Rowsell-Jones says it’s unusual to have the clarity of response Gartner has seen in the move to boards understanding – and demanding – digital: It was high priority for around two-thirds of directors.

But we live in ‘interesting’ times, and that calls for a kicker, right?

Rowsell-Jones is happy to comply.

“The other challenge for CIOs, apart from the value optimisation, is that when we surveyed boards of directors, a lot of businesses are now talking about creating the chief digital officer role if they haven’t got one already,” he says.

“In other words, it’s almost like they’re sick of waiting for their CIOs to make them go digital. So they’re going to hire someone in whose job it is to make them go digital.

“If your board is typical of the boards we surveyed, they’re running out of patience.”

He says one-third of companies surveyed who don’t already have a CDO are considering hiring one.

“Getting people to work from home successfully in days, rather than months, created a credibility bump for CIOs. But they really do have a problem now, because if they don’t get on with this digital thing the board will hire a CDO and then you’ll end up with either the CDOs replacing CIOs or CIOs being relegated to being the plumbing people and the CDOs doing all the interesting stuff.”

He notes for CIOs who have strategic ambition, a CDO could spell competition, something he says he’s seen in a number of cases across Australia and New Zealand. It also potentially spells  a loss of power and ‘the exciting stuff’ from their role – essentially relegating them back to being chief technical officer, while the CDO is a more strategic consulting role.

“If you take a step back and think about what this digital transformation thing actually is, generally it’s money and kudos and influence. If you’re a CIO who craves influence, the digital transformation is one that is extremely attractive,” he says. “If you’re a CIO who aspires to be a chief executive, the DX piece is a great way of proving you have the mettle to run a business.”

It’s not always a negative, of course. CDOs and CIOs can get on very well in some cases.

“That tends to be where you’ve got a technical CIO – a person really happy doing Kubernetes and containerisation and that complex stuff that has to happen,” Rowsell-Jones says.
“If you’ve got a CIO very happy doing that part of the job, then a CDO can take away a lot of pain and suffering because they don’t have to deal with senior level customers who always moan about why things take so long.”

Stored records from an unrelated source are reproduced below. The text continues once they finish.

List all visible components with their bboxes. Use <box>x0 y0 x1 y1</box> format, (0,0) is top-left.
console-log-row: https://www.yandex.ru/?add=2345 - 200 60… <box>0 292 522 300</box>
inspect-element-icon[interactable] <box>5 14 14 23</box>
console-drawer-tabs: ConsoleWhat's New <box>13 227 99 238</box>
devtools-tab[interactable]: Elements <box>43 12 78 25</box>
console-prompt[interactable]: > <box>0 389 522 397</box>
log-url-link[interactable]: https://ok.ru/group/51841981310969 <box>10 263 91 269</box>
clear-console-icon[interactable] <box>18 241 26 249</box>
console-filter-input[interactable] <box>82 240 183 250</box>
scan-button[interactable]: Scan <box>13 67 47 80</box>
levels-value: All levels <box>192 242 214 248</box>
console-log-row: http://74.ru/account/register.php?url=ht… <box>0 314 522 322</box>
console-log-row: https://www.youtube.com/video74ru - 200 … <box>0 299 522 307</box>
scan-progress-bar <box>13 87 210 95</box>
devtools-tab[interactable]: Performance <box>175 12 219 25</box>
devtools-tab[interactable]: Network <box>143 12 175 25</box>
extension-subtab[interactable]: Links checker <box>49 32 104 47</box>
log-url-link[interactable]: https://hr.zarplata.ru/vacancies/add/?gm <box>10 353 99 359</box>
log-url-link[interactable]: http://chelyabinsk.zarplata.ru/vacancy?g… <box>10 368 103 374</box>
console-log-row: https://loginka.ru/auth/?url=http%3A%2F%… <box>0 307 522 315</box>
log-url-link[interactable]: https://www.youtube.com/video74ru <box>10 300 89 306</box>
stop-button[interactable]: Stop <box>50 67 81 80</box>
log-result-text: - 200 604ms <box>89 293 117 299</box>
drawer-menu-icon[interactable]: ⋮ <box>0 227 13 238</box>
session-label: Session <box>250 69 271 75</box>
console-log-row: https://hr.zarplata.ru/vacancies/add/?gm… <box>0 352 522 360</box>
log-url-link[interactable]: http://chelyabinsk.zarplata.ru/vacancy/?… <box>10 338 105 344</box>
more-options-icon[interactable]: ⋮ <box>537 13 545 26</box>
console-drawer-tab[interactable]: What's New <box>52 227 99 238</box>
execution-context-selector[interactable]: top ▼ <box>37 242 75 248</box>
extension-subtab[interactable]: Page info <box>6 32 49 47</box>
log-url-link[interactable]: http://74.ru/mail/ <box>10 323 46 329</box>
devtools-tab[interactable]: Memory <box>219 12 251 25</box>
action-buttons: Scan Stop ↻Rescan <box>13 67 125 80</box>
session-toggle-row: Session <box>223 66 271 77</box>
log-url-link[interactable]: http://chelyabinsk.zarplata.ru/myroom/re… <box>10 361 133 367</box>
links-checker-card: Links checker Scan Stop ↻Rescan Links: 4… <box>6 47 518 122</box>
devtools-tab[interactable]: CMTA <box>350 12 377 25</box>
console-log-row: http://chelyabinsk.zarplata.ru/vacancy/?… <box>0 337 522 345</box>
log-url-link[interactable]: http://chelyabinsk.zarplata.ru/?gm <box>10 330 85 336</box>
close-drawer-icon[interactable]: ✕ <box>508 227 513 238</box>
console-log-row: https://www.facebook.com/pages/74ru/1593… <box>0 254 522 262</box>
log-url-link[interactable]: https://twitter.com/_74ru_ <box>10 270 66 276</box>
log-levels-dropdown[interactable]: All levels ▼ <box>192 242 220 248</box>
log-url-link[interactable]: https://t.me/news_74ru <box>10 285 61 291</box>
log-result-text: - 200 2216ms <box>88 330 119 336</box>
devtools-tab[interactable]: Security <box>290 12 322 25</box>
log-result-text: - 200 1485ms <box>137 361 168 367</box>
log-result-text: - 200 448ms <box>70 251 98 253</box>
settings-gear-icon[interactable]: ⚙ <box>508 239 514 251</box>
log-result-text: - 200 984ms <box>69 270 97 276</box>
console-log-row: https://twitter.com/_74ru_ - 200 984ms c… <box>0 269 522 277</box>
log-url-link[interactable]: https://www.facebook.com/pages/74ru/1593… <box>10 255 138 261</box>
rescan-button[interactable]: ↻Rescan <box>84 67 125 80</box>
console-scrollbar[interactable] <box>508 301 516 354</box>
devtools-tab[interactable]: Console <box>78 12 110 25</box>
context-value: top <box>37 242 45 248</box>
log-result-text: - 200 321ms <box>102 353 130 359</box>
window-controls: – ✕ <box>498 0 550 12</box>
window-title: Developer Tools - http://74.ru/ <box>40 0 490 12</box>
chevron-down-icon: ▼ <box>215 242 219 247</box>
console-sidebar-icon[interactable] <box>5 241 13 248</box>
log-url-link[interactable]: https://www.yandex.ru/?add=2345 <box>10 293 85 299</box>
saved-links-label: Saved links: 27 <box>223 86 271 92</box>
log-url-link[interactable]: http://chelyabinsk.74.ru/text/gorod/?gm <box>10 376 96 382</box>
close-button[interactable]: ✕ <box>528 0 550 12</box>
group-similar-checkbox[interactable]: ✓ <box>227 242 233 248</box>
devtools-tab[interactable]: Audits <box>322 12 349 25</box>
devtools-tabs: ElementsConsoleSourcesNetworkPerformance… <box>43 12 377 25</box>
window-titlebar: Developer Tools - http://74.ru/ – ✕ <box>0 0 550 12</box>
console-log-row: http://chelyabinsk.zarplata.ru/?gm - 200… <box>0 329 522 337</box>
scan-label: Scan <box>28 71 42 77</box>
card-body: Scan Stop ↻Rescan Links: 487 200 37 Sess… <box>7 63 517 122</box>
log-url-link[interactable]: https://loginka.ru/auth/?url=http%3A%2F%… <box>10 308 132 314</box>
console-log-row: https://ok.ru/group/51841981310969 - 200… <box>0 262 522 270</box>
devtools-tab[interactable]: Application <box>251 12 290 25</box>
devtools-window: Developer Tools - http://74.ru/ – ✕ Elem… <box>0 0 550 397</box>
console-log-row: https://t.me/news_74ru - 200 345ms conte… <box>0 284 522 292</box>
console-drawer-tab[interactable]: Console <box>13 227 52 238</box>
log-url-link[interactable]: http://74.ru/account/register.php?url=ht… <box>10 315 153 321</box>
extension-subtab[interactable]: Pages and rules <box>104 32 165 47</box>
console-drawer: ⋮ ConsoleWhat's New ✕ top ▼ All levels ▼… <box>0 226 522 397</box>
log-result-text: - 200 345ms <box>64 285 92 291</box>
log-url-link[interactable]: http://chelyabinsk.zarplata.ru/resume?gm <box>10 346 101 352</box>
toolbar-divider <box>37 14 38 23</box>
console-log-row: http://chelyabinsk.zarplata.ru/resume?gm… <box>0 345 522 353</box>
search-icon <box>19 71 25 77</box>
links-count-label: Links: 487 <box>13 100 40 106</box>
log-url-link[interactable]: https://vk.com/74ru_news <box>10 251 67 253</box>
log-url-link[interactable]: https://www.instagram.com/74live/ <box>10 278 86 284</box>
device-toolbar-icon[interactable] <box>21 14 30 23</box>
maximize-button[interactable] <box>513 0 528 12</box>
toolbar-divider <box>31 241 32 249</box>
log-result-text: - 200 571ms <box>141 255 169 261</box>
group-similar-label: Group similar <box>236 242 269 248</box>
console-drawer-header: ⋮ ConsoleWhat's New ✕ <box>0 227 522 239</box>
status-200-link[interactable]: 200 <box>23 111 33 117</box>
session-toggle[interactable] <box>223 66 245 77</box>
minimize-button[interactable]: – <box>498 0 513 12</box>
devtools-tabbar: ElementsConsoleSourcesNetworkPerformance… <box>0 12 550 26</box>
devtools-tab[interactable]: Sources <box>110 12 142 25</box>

Rowsell-Jones says the threat isn’t coming only from other tech-trained, or external, players.

“Unlike 15 years ago when digital was still new and exciting, a lot of non-IT people, non-CIO people have figured out more or less what digital is and it’s becoming easier for them to compete with the more traditional CIO for that role, for the exciting part of the role, if they want it,” he says.

“If you’re the chief marketing officer or the chief operations officer or a CXO of some other stripe and you’re ambitious, you may well have similar designs on the role of CDO, or the DX role, because it is a way to have more influence, power, people and money.”

So what’s a CIO, caught between a rock and a hard place, to do?

Figure out the appetite for digital for your company, first and foremost. Then, use tools such as scenario planning to figure out what plausible future scenarios might be and to plan towards them.

“The challenge for many CIOs is trying to plan through the current uncertainty. That’s why I recommend things like scenario planning as an approach because it allows you to create plausible futures – if you like islands in the river – and they may be completely contradictory or incompatible, but by at least having a view as to what these islands might look like you can at least plan towards something.”

And take a good hard look at what you’re spending money on, not with a view of cutting budgets, but instead reprioritising.

Says Rowsell-Jones: “Basically, anything that has been inflight since Feb 2020, is ancient history. Take a really hard look at why you’re doing it because the world is really quite different now. Australia and NZ have become much more digital.

“If you’re a business selling products and services have a view as to how those products and services will be different and then figure out where you get the money from to build your digital business, whatever it looks like.”